The reference to visual differences in the grains tipped off anyone who understood mining to the strong possibility of a salt job.

The CEO took to the steps in front of Bre-X's head office to explain his case to a throng of reporters. Not surprisingly, he looked dreadful; his face was puffed and pasty, and he slumped as he spoke. "Like all the other trials and tribulations that we've gone through since discovering this project, we'll be exonerated and the property will stand as we've indicated," Walsh announced. "I talked to John Felderhof in Jakarta this morning, who just came back from Busang, and he's of the same opinion. What's going on here is just inconceivable -- boggles the mind."

Walsh finished up by addressing the question that was on everyone's mind: was Busang a fraud? "It's physically impossible in our mind that the core could have been tampered with," Walsh asserted. "You would have to have an army of people involved."

Knowing the market would wreak havoc on his company's stock price, Walsh engaged in a frantic but ultimately fruitless phone campaign with TSE officials to keep the stock halted until Strathcona completed its work. He took the issue all the way to Rowland Fleming, the exchange's chief executive officer. It was a brief conversation. Fleming, who prides himself on being tough, told Walsh the matter was "not up for discussion."
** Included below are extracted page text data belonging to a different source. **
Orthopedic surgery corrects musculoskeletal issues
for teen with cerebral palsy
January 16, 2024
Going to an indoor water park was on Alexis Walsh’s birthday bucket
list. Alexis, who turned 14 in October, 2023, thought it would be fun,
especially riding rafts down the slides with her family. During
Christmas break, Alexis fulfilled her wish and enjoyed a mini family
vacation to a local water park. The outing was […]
On Thursday, March 27, at 3:00 p.m., the TSE opened the gates to a flood of orders to sell Bre-X. In the first trade, the stock dropped to $2.50: it last traded at $15.80 before the halt went into effect on Wednesday. By the end of the day, Bre-X had lost close to $3- billion in market value.

Late in the evening, Farquharson was alone in his hotel room with a chance to reflect on the news he had helped make that day. "I remember thinking, how can this be, could this really have happened, and how can so many other people not have seen this?" he said. "I don't want to give the impression we were that smart, though. We were armed with Freeport's results and we went in there looking for trouble." In the next few weeks, during twelve-hour shifts supervising drill rigs on Busang, Farquharson said he kept mulling over the same issue. How was the Busang fraud effected, and how did the whole world come to believe it?